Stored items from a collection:
*****

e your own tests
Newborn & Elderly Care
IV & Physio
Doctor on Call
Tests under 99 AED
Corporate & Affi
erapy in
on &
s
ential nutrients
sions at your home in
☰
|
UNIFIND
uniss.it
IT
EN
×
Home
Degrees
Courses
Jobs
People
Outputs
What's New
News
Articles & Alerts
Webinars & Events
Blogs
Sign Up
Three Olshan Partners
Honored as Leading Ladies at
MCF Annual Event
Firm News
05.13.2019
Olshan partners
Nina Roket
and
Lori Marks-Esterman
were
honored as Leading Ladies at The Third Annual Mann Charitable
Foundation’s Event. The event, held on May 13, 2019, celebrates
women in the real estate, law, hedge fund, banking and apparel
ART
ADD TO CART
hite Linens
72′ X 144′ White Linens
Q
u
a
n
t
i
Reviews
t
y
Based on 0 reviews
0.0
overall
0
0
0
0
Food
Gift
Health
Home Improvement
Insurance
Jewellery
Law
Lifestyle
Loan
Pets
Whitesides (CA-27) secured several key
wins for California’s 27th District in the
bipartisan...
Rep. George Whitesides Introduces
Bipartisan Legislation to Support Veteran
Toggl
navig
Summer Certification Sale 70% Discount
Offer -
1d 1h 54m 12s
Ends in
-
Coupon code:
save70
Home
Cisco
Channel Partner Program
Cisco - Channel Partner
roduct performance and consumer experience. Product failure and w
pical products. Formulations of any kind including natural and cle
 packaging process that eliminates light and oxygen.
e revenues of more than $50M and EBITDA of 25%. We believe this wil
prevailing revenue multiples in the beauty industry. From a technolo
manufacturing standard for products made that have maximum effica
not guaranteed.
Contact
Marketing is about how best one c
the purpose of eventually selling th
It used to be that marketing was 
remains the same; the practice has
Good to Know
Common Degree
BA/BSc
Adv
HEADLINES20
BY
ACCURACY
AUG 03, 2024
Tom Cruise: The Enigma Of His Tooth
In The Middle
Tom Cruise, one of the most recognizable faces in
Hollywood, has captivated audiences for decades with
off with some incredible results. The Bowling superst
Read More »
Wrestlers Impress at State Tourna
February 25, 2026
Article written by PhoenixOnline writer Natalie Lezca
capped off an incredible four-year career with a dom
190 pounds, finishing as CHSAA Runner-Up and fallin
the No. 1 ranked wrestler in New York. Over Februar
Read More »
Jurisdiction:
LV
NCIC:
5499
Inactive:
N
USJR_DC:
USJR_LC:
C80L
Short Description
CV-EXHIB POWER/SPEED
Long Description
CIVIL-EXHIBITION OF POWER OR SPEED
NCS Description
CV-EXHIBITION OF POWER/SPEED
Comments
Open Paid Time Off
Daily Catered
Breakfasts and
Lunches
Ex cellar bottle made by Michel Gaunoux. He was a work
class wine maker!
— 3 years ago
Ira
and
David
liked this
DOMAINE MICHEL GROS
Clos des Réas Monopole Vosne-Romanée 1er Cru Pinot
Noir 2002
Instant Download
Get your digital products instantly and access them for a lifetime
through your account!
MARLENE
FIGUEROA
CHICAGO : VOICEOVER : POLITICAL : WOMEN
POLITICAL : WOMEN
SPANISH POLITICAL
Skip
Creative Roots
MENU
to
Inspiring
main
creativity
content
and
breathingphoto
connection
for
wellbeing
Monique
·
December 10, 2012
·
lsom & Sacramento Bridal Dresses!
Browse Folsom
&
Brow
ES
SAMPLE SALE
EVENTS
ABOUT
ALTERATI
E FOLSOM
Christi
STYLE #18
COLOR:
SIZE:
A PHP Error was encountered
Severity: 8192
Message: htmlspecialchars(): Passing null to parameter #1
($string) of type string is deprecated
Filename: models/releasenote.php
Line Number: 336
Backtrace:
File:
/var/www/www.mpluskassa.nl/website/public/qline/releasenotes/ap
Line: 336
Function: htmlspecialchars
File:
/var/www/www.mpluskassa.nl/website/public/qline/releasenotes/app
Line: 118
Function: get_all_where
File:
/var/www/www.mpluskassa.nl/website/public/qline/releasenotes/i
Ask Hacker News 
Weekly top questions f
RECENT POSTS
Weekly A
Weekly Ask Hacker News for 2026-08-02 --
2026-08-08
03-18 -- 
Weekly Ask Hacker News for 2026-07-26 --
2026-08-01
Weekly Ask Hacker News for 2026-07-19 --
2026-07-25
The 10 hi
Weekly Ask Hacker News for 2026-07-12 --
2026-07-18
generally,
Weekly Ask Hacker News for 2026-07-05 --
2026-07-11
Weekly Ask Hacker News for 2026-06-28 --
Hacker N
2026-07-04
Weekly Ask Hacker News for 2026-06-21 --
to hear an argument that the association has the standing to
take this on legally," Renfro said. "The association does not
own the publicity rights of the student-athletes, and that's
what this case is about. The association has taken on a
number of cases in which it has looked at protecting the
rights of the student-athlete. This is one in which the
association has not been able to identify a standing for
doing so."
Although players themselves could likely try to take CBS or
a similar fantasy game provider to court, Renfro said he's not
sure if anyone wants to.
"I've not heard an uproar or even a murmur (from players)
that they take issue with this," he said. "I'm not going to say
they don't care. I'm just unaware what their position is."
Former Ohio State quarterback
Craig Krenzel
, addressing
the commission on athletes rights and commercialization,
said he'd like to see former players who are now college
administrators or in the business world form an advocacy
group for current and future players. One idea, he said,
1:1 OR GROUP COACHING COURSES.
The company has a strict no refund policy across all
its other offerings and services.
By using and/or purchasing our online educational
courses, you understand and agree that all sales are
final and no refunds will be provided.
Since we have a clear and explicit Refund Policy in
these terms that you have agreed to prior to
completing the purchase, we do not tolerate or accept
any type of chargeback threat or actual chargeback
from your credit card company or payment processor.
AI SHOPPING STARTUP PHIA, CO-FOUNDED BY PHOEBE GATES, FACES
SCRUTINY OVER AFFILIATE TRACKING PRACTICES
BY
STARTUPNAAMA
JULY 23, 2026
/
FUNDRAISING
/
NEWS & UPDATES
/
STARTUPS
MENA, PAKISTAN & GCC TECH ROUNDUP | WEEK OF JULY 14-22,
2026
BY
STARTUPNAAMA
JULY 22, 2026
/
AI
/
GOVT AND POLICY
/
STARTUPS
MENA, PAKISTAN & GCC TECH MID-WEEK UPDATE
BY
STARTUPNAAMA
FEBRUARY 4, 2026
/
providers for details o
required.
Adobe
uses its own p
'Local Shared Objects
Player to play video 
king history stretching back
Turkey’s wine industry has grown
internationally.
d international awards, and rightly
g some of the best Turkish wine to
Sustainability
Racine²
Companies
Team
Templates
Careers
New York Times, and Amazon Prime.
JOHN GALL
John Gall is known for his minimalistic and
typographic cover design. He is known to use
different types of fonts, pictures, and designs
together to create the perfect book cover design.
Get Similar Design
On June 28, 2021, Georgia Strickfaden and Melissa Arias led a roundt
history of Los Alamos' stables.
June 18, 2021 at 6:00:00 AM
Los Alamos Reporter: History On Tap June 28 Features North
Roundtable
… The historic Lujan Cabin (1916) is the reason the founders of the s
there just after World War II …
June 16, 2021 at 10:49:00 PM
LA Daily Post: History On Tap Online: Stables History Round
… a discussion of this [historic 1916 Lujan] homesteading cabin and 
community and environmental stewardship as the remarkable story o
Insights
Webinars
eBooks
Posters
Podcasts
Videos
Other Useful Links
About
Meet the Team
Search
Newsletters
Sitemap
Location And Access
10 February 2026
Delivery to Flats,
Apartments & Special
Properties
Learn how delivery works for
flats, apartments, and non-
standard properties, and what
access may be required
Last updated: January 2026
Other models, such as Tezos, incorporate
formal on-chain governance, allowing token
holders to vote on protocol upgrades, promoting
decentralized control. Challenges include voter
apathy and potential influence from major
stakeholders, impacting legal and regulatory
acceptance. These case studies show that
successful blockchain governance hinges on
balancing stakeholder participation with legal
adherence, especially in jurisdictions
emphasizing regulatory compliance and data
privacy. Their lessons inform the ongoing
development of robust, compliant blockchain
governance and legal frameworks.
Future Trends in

*****

WHAT THE EXERCISE ASKS:
Please quote nothing but the lines from the line with "balancing stakeholder participation" through the end of the data above, exactly as written, ends included.

RESULT BELOW:
balancing stakeholder participation with legal
adherence, especially in jurisdictions
emphasizing regulatory compliance and data
privacy. Their lessons inform the ongoing
development of robust, compliant blockchain
governance and legal frameworks.
Future Trends in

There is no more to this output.